There was uproar in the House of Commons today as Prime Minister Gordon Brown announced the imminent sale of Buckingham Palace to the highest bidder but with massive incentives for any leading bankers who may be interested. He told a packed house "The truth of the matter is that we are completely skint, stony broke and up to our ears in massive debts. Well, of course, we are not but the country is. It makes prudent financial sense, therefore, to sell off anything and everything we can lay our hands on. Buckingham Palace is, of course, the Crown Jewels - more about them next week - of properties".
David Cameron, the Leader of the Opposition, sneeringly and snobbily referred to the situation as a mere continuation of Thatcher's "right to buy" policy and another Tory Policy borrowed, with maximum interest, by New Labour. Dennis Skinner, a Labour back-bencher asked if Prince Philip was included in the sale. An ashen-faced Brown confirmed that such would be the case, adding, "Yes, everything must go, especially ancient relics like the one my Honourable friend mentioned. I know it's a bitter pill to swallow but I've had my eye on the Palace for some time".

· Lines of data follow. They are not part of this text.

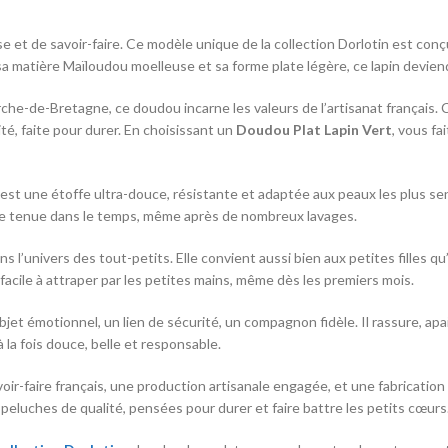
 et de savoir-faire. Ce modèle unique de la collection Dorlotin est co
 matière Maïloudou moelleuse et sa forme plate légère, ce lapin deviendr
erche-de-Bretagne, ce doudou incarne les valeurs de l’artisanat françai
té, faite pour durer. En choisissant un
Doudou Plat Lapin Vert
, vous fa
 est une étoffe ultra-douce, résistante et adaptée aux peaux les plus se
te tenue dans le temps, même après de nombreux lavages.
ns l’univers des tout-petits. Elle convient aussi bien aux petites filles 
facile à attraper par les petites mains, même dès les premiers mois.
objet émotionnel, un lien de sécurité, un compagnon fidèle. Il rassure, apa
 la fois douce, belle et responsable.
oir-faire français, une production artisanale engagée, et une fabricatio
 peluches de qualité, pensées pour durer et faire battre les petits cœurs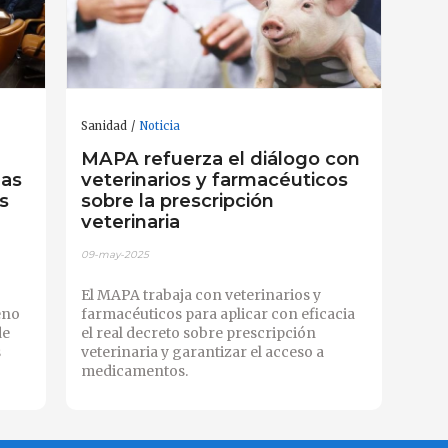
Sanidad
Noticia
MAPA refuerza el diálogo con
las
veterinarios y farmacéuticos
s
sobre la prescripción
veterinaria
09-may-2025
El MAPA trabaja con veterinarios y
eno
farmacéuticos para aplicar con eficacia
de
el real decreto sobre prescripción
s
veterinaria y garantizar el acceso a
medicamentos.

As the startling news spread to the other House the situation was regarded as so grave that several noble Lords woke up and were heard to be plaintively calling for their butlers for a restorative breakfast G and T. A senior Labour spokesman, Lord Foulkes, who did not wish to be named due to a shy and retiring nature, was quoted as saying "I may be interested as a second home in London would save the tax-payers the enormous sums of money which I currently claim".
Norfolk and Good, the aptly named leading Estate Agency, welcomed the news and said that there would be a great deal of interest in the property and contents. A spokes-person said "Ideally, it will be bought by someone like Mohammed Al Fayed, the newly elected Scottish President, to ensure that the Palace remains in foreign hands".
Another prospective buyer may be Richard Branston, famous for pickling leading politician and for balloon prickery. The initial intention would be to replace the current Guards with suitably uniformed virgins whose busbies would still be prominent. It is understood that Russell Brand and Calum Best have been engaged to scour the country for such rarities.
One of the main Palace attraction is, of course, the voluptuous Fergie, who was quoted as saying "Och aye the noo, ye ken, ah wiz fair scunnered when Ronaldo wiz selt, cos I kent I'd be next. Still, I've had a ball and a three-some reel at the Palace".
Her Majesty the Queen, the current First Secretary of State and President of the Board of Trade, faced reporters, defiantly clutching Her Pension and Family Allowance Books, and tearfully stated "We are a Palace, we are not a mews".
The Honorable Lady Nina, Her Majesty's public relations spokeswoman, said "I understand that the family will relocate to Sighthill in Scotland. I understand that it's a grand estate".